Original Item: Only One Available. The 1st King’s Dragoon guards, a cavalry regiment was raised in 1685 as The Queen’s Regt. of Horse and renamed the King’s Own Regt. of Horse in 1714 and finally the 1st King’s Dragoon Guards in 1751.
In 1896 its cap badge was changed to a Doubled Headed Austrian Eagle to honor its new Colonel-in-Chief, Emperor Franz Joseph 1st of Austria but this was abandoned at the outbreak of WW1. It was re-instated in 1937 when the regiment ceased to be a cavalry regiment and was then equipped with tanks.
This fabulous Regimental crop was issued after 1937 for use as a Swagger stick and sign of the officer’s rank, status and prestige.

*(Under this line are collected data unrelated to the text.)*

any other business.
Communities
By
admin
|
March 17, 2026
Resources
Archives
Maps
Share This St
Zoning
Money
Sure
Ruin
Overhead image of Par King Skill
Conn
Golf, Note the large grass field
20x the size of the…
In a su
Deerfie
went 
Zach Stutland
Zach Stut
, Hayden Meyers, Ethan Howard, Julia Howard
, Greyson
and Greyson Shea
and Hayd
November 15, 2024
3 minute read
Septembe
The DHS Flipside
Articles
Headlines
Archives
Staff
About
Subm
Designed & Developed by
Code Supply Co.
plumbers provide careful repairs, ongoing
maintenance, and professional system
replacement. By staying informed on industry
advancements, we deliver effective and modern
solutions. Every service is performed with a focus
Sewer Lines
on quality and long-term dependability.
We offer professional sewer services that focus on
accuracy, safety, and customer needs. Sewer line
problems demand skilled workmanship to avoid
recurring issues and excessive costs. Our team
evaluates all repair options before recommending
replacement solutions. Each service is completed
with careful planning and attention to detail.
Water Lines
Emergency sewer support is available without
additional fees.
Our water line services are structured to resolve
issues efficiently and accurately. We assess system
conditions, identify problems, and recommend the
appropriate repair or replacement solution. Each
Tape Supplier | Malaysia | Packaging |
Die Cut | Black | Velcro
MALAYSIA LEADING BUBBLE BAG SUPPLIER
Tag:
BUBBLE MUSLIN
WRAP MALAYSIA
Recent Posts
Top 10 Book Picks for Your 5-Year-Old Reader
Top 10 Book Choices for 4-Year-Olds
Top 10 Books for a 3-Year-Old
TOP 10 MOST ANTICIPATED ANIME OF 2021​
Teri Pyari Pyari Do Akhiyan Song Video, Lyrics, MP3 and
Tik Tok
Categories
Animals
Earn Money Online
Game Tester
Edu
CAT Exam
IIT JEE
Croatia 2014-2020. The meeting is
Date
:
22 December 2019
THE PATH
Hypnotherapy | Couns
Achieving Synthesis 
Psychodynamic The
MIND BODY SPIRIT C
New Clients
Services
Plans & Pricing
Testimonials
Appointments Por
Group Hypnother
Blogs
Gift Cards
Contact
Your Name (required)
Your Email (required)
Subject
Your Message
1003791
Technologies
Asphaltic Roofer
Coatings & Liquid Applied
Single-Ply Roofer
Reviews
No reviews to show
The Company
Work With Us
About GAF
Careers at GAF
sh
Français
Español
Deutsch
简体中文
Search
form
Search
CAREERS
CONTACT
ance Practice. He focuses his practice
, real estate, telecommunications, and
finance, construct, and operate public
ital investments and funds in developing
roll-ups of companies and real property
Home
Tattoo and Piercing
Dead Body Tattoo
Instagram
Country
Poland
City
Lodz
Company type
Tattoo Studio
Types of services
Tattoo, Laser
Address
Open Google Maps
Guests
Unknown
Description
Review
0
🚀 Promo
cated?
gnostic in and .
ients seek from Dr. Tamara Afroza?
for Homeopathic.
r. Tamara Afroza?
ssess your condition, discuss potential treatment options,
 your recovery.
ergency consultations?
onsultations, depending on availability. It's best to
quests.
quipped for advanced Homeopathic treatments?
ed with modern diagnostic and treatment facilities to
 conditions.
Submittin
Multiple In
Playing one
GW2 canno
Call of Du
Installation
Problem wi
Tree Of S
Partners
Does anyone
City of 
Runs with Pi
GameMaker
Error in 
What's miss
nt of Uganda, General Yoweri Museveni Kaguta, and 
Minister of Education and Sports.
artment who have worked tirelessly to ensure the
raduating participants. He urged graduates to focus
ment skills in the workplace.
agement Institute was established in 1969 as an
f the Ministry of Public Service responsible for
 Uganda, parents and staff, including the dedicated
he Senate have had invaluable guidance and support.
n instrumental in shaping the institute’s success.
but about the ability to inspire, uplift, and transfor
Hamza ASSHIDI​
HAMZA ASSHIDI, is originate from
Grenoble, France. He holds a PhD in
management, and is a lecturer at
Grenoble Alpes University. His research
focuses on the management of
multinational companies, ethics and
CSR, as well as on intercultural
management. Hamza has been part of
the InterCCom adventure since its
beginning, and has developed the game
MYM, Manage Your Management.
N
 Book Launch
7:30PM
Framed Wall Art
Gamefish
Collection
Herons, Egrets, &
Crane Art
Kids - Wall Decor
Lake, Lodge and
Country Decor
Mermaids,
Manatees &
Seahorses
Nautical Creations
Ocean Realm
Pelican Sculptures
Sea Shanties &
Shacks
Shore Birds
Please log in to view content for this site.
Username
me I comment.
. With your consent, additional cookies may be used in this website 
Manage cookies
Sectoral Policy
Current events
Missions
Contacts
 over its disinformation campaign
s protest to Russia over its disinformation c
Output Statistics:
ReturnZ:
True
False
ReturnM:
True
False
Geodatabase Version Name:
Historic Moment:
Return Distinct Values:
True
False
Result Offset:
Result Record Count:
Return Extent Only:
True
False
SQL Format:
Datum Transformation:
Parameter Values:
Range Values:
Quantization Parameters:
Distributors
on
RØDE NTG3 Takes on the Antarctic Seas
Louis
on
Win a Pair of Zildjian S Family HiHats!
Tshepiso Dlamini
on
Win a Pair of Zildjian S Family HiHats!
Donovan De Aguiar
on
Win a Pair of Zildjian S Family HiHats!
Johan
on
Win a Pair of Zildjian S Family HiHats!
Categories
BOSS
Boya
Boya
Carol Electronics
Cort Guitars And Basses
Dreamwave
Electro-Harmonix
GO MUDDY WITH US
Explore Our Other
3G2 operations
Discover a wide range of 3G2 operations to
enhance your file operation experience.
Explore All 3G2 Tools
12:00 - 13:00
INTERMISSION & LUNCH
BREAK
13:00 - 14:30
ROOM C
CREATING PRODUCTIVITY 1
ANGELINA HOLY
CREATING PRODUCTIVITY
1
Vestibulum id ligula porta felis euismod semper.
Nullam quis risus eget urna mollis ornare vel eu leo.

Beautifully manufactured, it has a heavy silver colored top, possibly sterling, very heavily embossed with the Double Headed Eagle Badge re-adopted in 1937. The shaft is leather covered for 6-inch to a wide silver band, again possibly sterling, and from there on is very finely platted leather over a flexible core. A leather symbolic horse switch remains at the tip.
This is exactly what the officer’s loved to beat down the side of a long leather knee boot when making a point. “Don’t you know?”, a little bit of “Old England” that probably came from one of its best houses that today are either health centers, hotels or still in limited use for TV series like Downton Abbey.
Ready to display or for beating your boot.